De IJenV constateert in de reconstructie van de communicatie tussen de melder, de meldkamer en de eenheid ter plaatse dat:

  • 1. De melding bij de meldkamer over het incident niet kwam van een ooggetuige maar via openstaande telefoonverbindingen en via meerdere personen. Dit is een complex proces en belemmert de informatiepositie van de meldkamer omdat hierdoor een indirect en incompleet beeld van de gebeurtenis ontstaat. De meldkamer interpreteerde de melding als een inbraak in een woning.

  • 2. Bij de patrouille geen andere informatie beschikbaar was dan de informatie die de meldkamer over het incident doorgaf. De meldkamer verschafte na het doorgeven van de melding geen aanvullende (sturings)informatie aan de patrouille en de patrouille vroeg ook niet om nadere informatie aan de meldkamer.

  • 3. De beschikbare informatie over de melding, in combinatie met de dalende trend in de criminaliteitscijfers op Bonaire en het ontbreken van beleid ten aanzien van het dragen van veiligheidsvesten, geen aanleiding gaf voor het slachtoffer en de collega om – voordat zij ter plaatse gaan – een veiligheidsvest aan te trekken. Het slachtoffer is door een kogel in het hoofd getroffen. Het dragen van een veiligheidsvest had dit niet kunnen voorkomen.

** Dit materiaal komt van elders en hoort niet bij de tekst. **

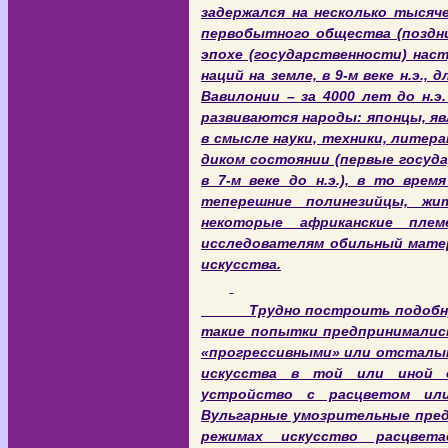
задержался на несколько тысяч
первобытного общества (поздни
эпохе (государственности) нас
наций на земле, в 9-м веке н.э., д
Вавилонии – за 4000 лет до н.
развиваются народы: японцы, я
в смысле науки, техники, литер
диком состоянии (первые госуд
в 7-м веке до н.э.), в то вре
теперешние полинезийцы, жит
некоторые африканские пле
исследователям обильный мате
искусства.
Трудно построить подобную с
такие попытки предпринимались
«прогрессивными» или отсталым
искусства в той или иной с
устройство с расцветом или
Вульгарные умозрительные пред
режимах искусство расцвет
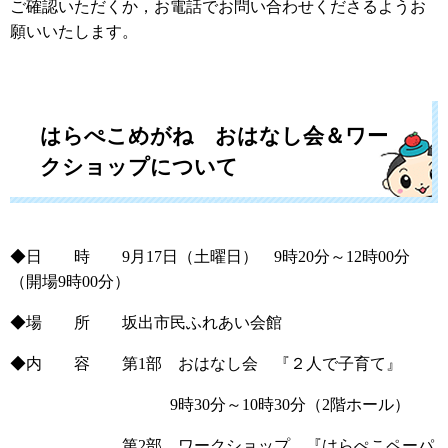
ご確認いただくか，お電話でお問い合わせくださるようお
願いいたします。
はらぺこめがね おはなし会＆ワー
クショップについて
◆日 時 9月17日（土曜日） 9時20分～12時00分
（開場9時00分）
◆場 所 坂出市民ふれあい会館
◆内 容 第1部 おはなし会 『２人で子育て』
9時30分～10時30分（2階ホール）
第2部 ワークショップ 『はらぺこペーパ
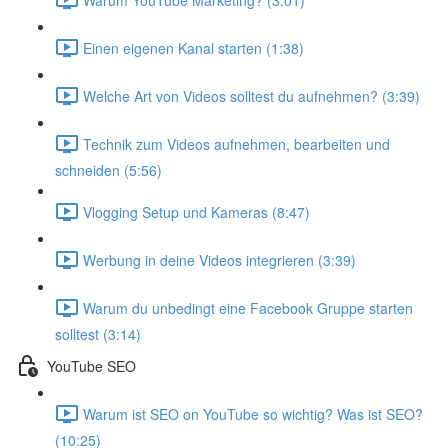
Einen eigenen Kanal starten (1:38)
Welche Art von Videos solltest du aufnehmen? (3:39)
Technik zum Videos aufnehmen, bearbeiten und
schneiden (5:56)
Vlogging Setup und Kameras (8:47)
Werbung in deine Videos integrieren (3:39)
Warum du unbedingt eine Facebook Gruppe starten
solltest (3:14)
YouTube SEO
Warum ist SEO on YouTube so wichtig? Was ist SEO?
(10:25)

  • 4. Het slachtoffer en de collega ten tijde van het incident in voldoende mate waren getraind, geoefend en toegerust.

De IJenV concludeert vanuit deze vier punten dat het slachtoffer en de collega in voldoende mate waren getraind, geoefend en toegerust. Op basis van de voor hen beschikbare informatie, was er redelijkerwijs geen aanleiding om het veiligheidsvest aan te trekken.

Voor KPCN wordt het komende jaar extra geïnvesteerd in het (aanvullend) trainen van de beroepsvaardigheden, wordt het nieuwe modernere veiligheidsvest van de politie in Nederland met voorrang ook beschikbaar gesteld aan de politie van Caribisch Nederland en staat de veiligheid voor mij centraal bij de besluitvorming over de vervanging van het huidige dienstwapen van de politie Caribisch Nederland.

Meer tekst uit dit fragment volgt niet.